Supplied material –
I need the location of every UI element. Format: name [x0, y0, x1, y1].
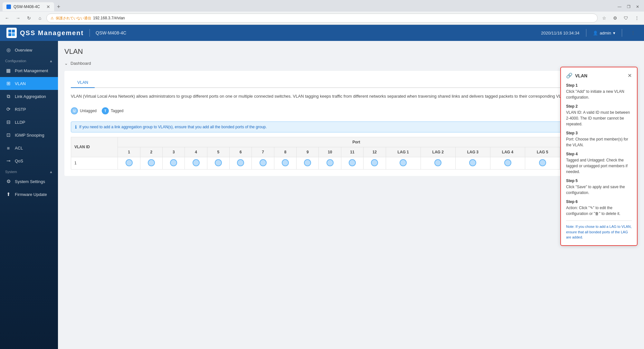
info-bar: ℹ If you need to add a link aggregation …	[71, 121, 631, 132]
port-cell-13	[386, 157, 421, 169]
header-menu-button[interactable]: ⋮	[629, 28, 638, 37]
more-button[interactable]: ⋮	[632, 14, 641, 23]
th-port-2: 2	[140, 147, 162, 157]
sidebar-item-label-qos: QoS	[15, 159, 23, 163]
port-badge[interactable]	[469, 159, 476, 166]
port-cell-12	[364, 157, 386, 169]
breadcrumb: ⌄ Dashboard	[64, 61, 638, 66]
port-management-icon: ▦	[5, 67, 12, 74]
sidebar-item-label-igmp: IGMP Snooping	[15, 133, 44, 138]
address-text: 192.168.3.7/#/vlan	[93, 16, 125, 20]
port-badge[interactable]	[504, 159, 511, 166]
device-name: QSW-M408-4C	[96, 30, 126, 35]
sidebar-item-system-settings[interactable]: ⚙ System Settings	[0, 175, 58, 188]
security-warning-text: 保護されていない通信	[56, 16, 91, 21]
port-badge[interactable]	[215, 159, 222, 166]
sidebar-item-port-management[interactable]: ▦ Port Management	[0, 64, 58, 77]
qos-icon: ⊸	[5, 158, 12, 164]
reload-button[interactable]: ↻	[24, 14, 33, 23]
tab-vlan[interactable]: VLAN	[71, 77, 95, 88]
back-button[interactable]: ←	[3, 14, 12, 23]
username: admin	[600, 31, 611, 35]
untagged-label: Untagged	[80, 109, 97, 113]
sidebar-item-rstp[interactable]: ⟳ RSTP	[0, 103, 58, 116]
sidebar-item-igmp-snooping[interactable]: ⊡ IGMP Snooping	[0, 129, 58, 141]
th-port-LAG 2: LAG 2	[421, 147, 455, 157]
port-cell-4	[185, 157, 207, 169]
port-cell-7	[252, 157, 274, 169]
app-container: ◎ Overview Configuration ▲ ▦ Port Manage…	[0, 41, 644, 349]
extensions-button[interactable]: ⚙	[611, 14, 620, 23]
app-title: QSS Management	[20, 29, 84, 37]
help-step: Step 1Click "Add" to initiate a new VLAN…	[566, 83, 632, 100]
sidebar-item-link-aggregation[interactable]: ⧉ Link Aggregation	[0, 90, 58, 103]
shield-button[interactable]: 🛡	[621, 14, 630, 23]
breadcrumb-chevron: ⌄	[64, 61, 68, 66]
port-badge[interactable]	[349, 159, 356, 166]
minimize-button[interactable]: —	[616, 3, 623, 11]
port-badge[interactable]	[371, 159, 378, 166]
help-step-title: Step 1	[566, 83, 632, 88]
browser-tabs-bar: QSW-M408-4C ✕ + — ❐ ✕	[0, 0, 644, 12]
untagged-badge: U	[71, 107, 78, 114]
forward-button[interactable]: →	[14, 14, 23, 23]
sidebar-item-vlan[interactable]: ⊞ VLAN	[0, 77, 58, 90]
th-port-LAG 3: LAG 3	[455, 147, 490, 157]
vlan-id-cell: 1	[71, 157, 118, 169]
port-badge[interactable]	[400, 159, 407, 166]
browser-chrome: QSW-M408-4C ✕ + — ❐ ✕ ← → ↻ ⌂ ⚠ 保護されていない…	[0, 0, 644, 25]
home-button[interactable]: ⌂	[35, 14, 44, 23]
port-badge[interactable]	[539, 159, 546, 166]
port-badge[interactable]	[193, 159, 200, 166]
browser-tab-active[interactable]: QSW-M408-4C ✕	[3, 2, 54, 11]
address-bar[interactable]: ⚠ 保護されていない通信 192.168.3.7/#/vlan	[46, 14, 598, 23]
help-panel-close-button[interactable]: ✕	[628, 73, 632, 79]
maximize-button[interactable]: ❐	[625, 3, 632, 11]
th-port-group: Port	[118, 137, 595, 147]
port-badge[interactable]	[148, 159, 155, 166]
user-menu[interactable]: 👤 admin ▾	[593, 31, 615, 35]
tab-close-button[interactable]: ✕	[46, 4, 50, 9]
port-badge[interactable]	[304, 159, 311, 166]
port-badge[interactable]	[237, 159, 244, 166]
close-button[interactable]: ✕	[634, 3, 641, 11]
port-cell-3	[163, 157, 185, 169]
sidebar-item-acl[interactable]: ≡ ACL	[0, 141, 58, 154]
sidebar-item-firmware-update[interactable]: ⬆ Firmware Update	[0, 188, 58, 201]
sidebar-item-label-system-settings: System Settings	[15, 179, 45, 184]
svg-rect-0	[8, 30, 11, 33]
port-badge[interactable]	[434, 159, 441, 166]
sidebar-item-label-port-management: Port Management	[15, 68, 48, 73]
port-badge[interactable]	[260, 159, 267, 166]
sidebar-item-overview[interactable]: ◎ Overview	[0, 44, 58, 56]
sidebar-item-qos[interactable]: ⊸ QoS	[0, 154, 58, 167]
igmp-icon: ⊡	[5, 132, 12, 138]
th-port-7: 7	[252, 147, 274, 157]
tab-favicon	[6, 5, 11, 9]
port-cell-5	[207, 157, 229, 169]
svg-rect-3	[12, 33, 15, 36]
browser-address-row: ← → ↻ ⌂ ⚠ 保護されていない通信 192.168.3.7/#/vlan …	[0, 12, 644, 24]
vlan-table: VLAN ID Port Action 123456789101112LAG 1…	[71, 137, 631, 170]
port-badge[interactable]	[327, 159, 334, 166]
port-badge[interactable]	[170, 159, 177, 166]
lldp-icon: ⊟	[5, 119, 12, 125]
help-note: Note: If you chose to add a LAG to VLAN,…	[566, 220, 632, 240]
sidebar-item-lldp[interactable]: ⊟ LLDP	[0, 116, 58, 129]
th-port-8: 8	[274, 147, 296, 157]
th-port-11: 11	[341, 147, 363, 157]
rstp-icon: ⟳	[5, 106, 12, 112]
sidebar-item-label-overview: Overview	[15, 48, 32, 53]
sidebar-item-label-acl: ACL	[15, 146, 23, 150]
help-step: Step 5Click "Save" to apply and save the…	[566, 179, 632, 196]
port-badge[interactable]	[282, 159, 289, 166]
new-tab-button[interactable]: +	[54, 2, 63, 11]
table-row: 1✎🗑	[71, 157, 631, 169]
content-card: VLAN VLAN (Virtual Local Area Network) a…	[64, 71, 638, 176]
th-port-LAG 1: LAG 1	[386, 147, 421, 157]
bookmark-button[interactable]: ☆	[600, 14, 609, 23]
th-port-4: 4	[185, 147, 207, 157]
port-badge[interactable]	[126, 159, 133, 166]
th-vlan-id: VLAN ID	[71, 137, 118, 157]
help-panel-header: 🔗 VLAN ✕	[566, 73, 632, 79]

Work task – Among the entries, copy every line containing the word "Settings".

Worked solution –
sidebar-item-system-settings[interactable]: ⚙ System Settings	[0, 175, 58, 188]
sidebar-item-label-system-settings: System Settings	[15, 179, 45, 184]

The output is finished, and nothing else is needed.